I'm not a big MM fan, but Sicko was pretty interesting. It's on heavy rotation now on the movie channels here, and I can see why. In general it seems Europeans don't know or perhaps don't believe how the US system actually works - and vice versa. While it certainly is a biased movie, it doesn't seem to actually misrepresent the situation much. The only thing that is just silly is the Cuban stunt at the end. Fine, it hammers down the point, but I don't think it was necessary and its sensationalism damages the movie as a whole.
So was the french doctor right, is it impossible for the US to get a similar system? Well, I had a brief optimistic spell, thinking that the US was perhaps ripe for real progress. I still think that enough Americans are willing to change, even in very drastic ways. But I think it is clear that Obama is not the man to push them along. Is there ever going to be a better time to push for universal health care than now, as part of the rescue package? Hopefully not. So why isn't it in there? It could have been sold as a way to level the playing field for the auto industry, a way to make unemployment checks go longer and a way to improve worker mobility. Surely it can be sold as a way to streamline healthcare, an industry that is dragging down the country by being preposterously inefficient.
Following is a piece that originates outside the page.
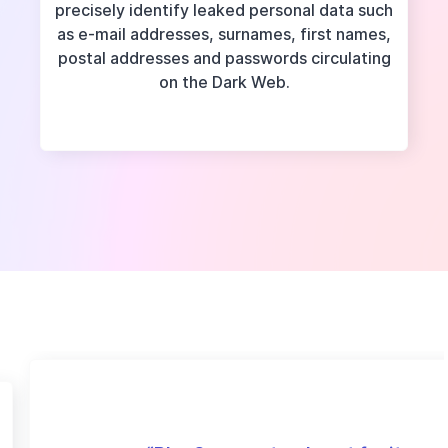
precisely identify leaked personal data such
as e-mail addresses, surnames, first names,
postal addresses and passwords circulating
on the Dark Web.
The sad truth is that universal healthcare seems to come about only in the wake of a devastating national tragedy (think WWII), during the formation of a new country or as part of a communist revolution. Since neither the dissolution of the USA, nor its reformation as a communist country are very likely in the near future, it seems reasonable to assume that UH can only make it in the US if the economy starts to go really downhill - depression style - or if it just refuses to improve in any fashion for a few years. Maybe Obama will be able to push it through in his second term. I guess that will have to pass for optimism for now.